The view contract
The sandbox constraints every view must respect.
A view runs inside a sandboxed iframe with host-owned CSP. This is not a
detail — it shapes everything you build. The host CSP/sandbox is the runtime
security boundary; the @rectsh/rect/vite plugin only catches unsupported URL
forms at build time.
Self-contained output
A view ships as a bundle: an index.html and its assets, which the host
serves together. Prefer relative references — ./assets/app.js, a data:
URI, a blob:, or a #anchor. The build fails unsupported URL forms:
http:// and protocol-relative //; runtime https:// loads are governed by
the host CSP/sandbox.
Practically: import assets when you can so the bundler emits them into the
bundle. (Setting base: './' keeps Vite asset URLs relative; the
@rectsh/rect/vite plugin does this for you.)

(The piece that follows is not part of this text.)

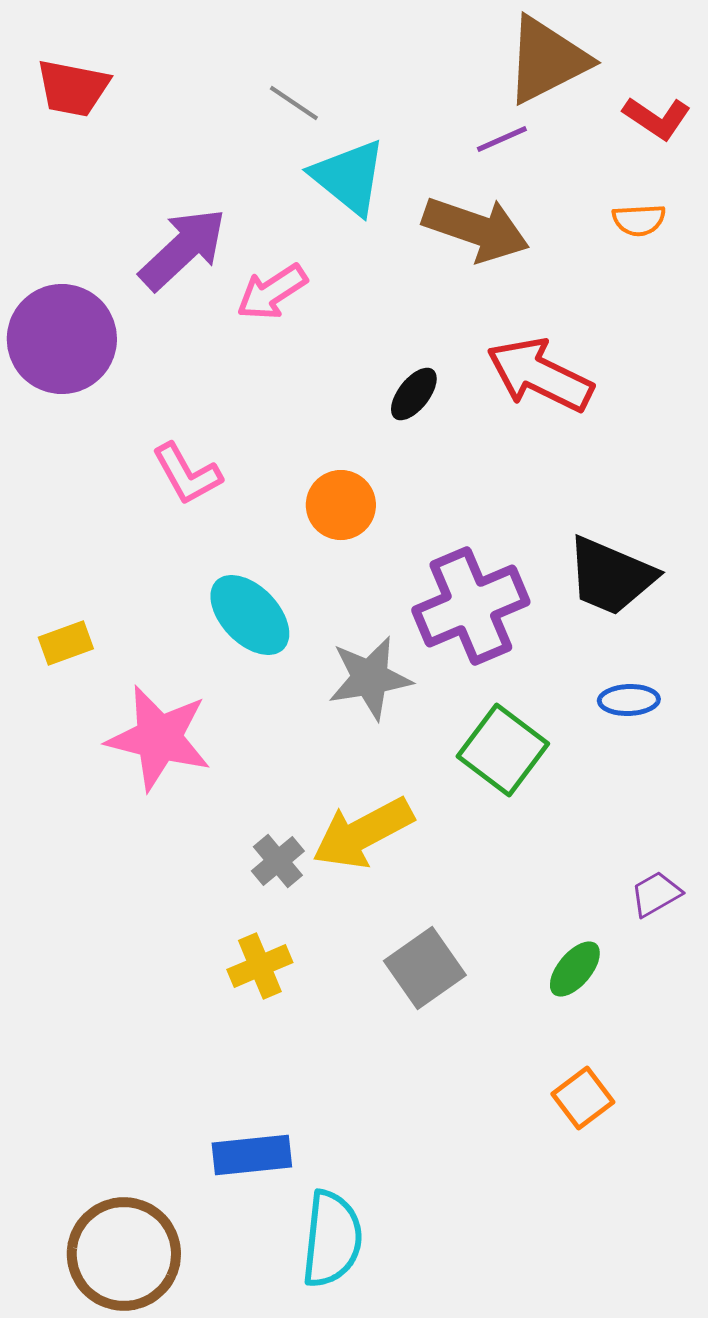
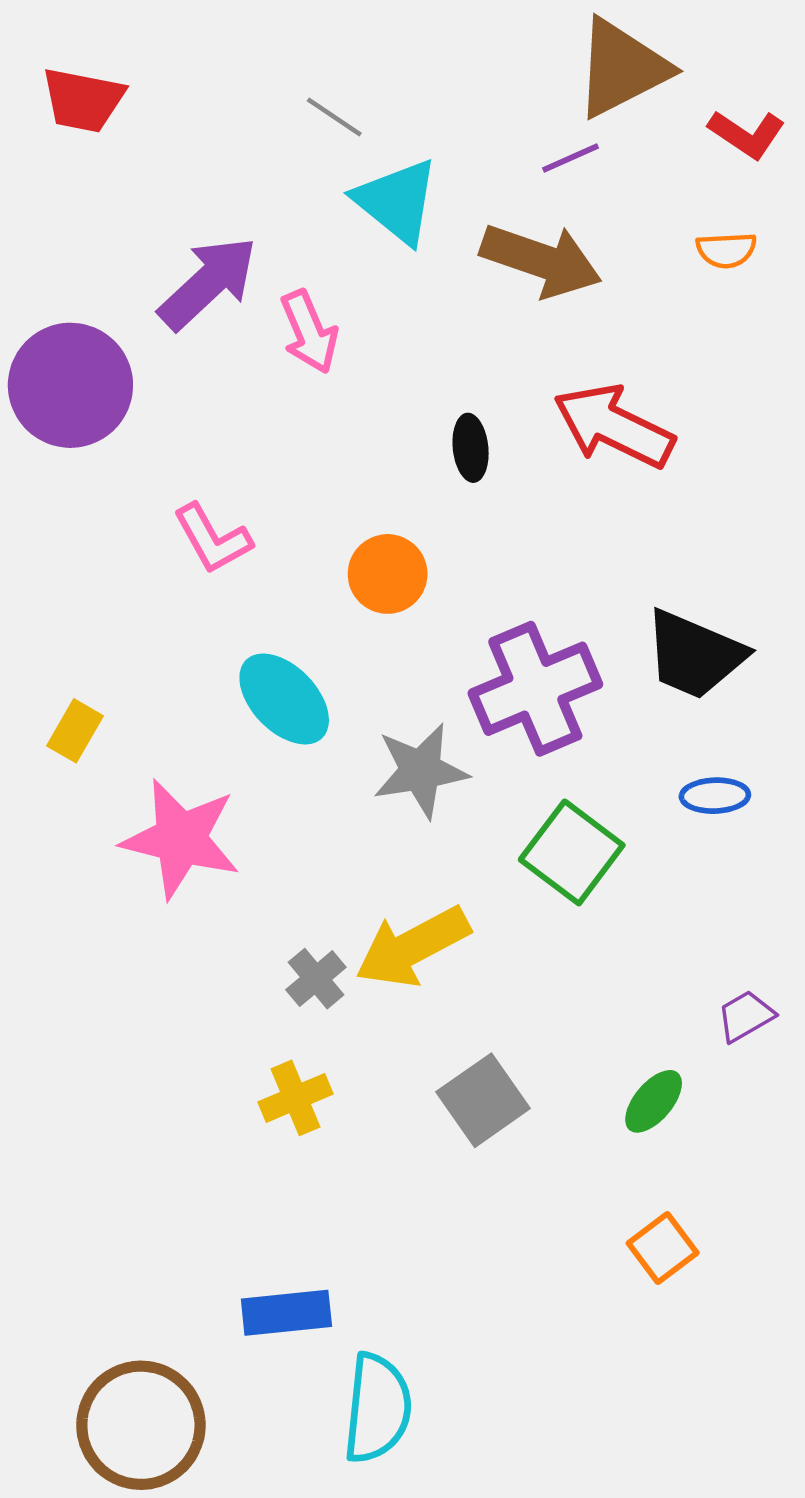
pink arrow: (272, 292) -> (309, 332), turned -80
black ellipse: (414, 394) -> (471, 448), turned -44
yellow rectangle: (66, 643) -> (75, 731), turned -40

Prefer a single file? rect({ singleFile: true }) inlines everything into one
index.html instead — handy for pasting or hand-editing. Either output obeys
the same unsupported-URL-form lint.
State goes through the host
Reads and writes go to the parent host over postMessage, and the host does the
persistence. Direct runtime https:// requests are a host policy decision, not
a Vite plugin rule.
For view state, use the store (connect()). It speaks the host protocol for
you.
No same-origin storage
localStorage, sessionStorage, and cookies throw in an opaque-origin document.
Keep all state in the view model — that's what gets persisted and synced anyway.
Size cap
The compiled bundle must be ≤ 20 MB. React + your app is ~200 KB, so there's plenty of room, but large embedded assets add up. Prefer SVG and compressed images; reach for a lighter framework (Preact, Solid) if you need a tiny bundle.
The self-describing spec
Every view embeds an inert spec block so the platform (and agents) know its name and an example view model:
<script type="application/rect-view+json">
{
"name": "Note",
"description": "Use when an agent and a person need to draft a shared note.",
"example": { "title": "Untitled", "body": "" }
}
</script>You don't write this by hand — declare it in rect.view.json (or the plugin's
spec option) and the build injects and validates it. name and example are
required; description, agentInstructions, and stateSchema are optional.
SDK projects normally author agentInstructions in rect.agent.md; the Vite
plugin reads that Markdown automatically. Use description only to tell an
agent when to choose the Rect, and use the Markdown file for instructions on
creating and updating it.
Describe state with stateSchema
stateSchema is optional JSON Schema-shaped metadata that describes the
complete view model to agents, template search, and other tooling. Add it when
field names alone do not make the state shape and allowed values obvious.
{
"name": "Review queue",
"description": "Use when a person needs to review a prepared queue.",
"stateSchema": {
"type": "object",
"properties": {
"title": {
"type": "string",
"description": "Human-readable queue title"
},
"status": {
"type": "string",
"enum": ["draft", "ready", "completed"],
"description": "Current queue lifecycle state"
},
"items": {
"type": "array",
"items": {
"type": "object",
"properties": {
"id": { "type": "string" },
"summary": { "type": "string" }
},
"required": ["id", "summary"],
"additionalProperties": false
}
}
},
"required": ["title", "status", "items"],
"additionalProperties": false
},
"example": {
"title": "Launch review",
"status": "draft",
"items": []
}
}Keep four things aligned: stateSchema, example, the TypeScript state type,
and the fields the UI and actions actually read or write. Prefer an object root,
declare properties and required, use enum for lifecycle values, and add
short field descriptions where meaning or format is not self-evident.
stateSchema is currently descriptive metadata, not runtime validation: the
host does not reject rect_issue, merge patches, or UI writes merely because
they do not conform to it. Put operating instructions in rect.agent.md, and
keep action argument validation in each action's separate inputSchema.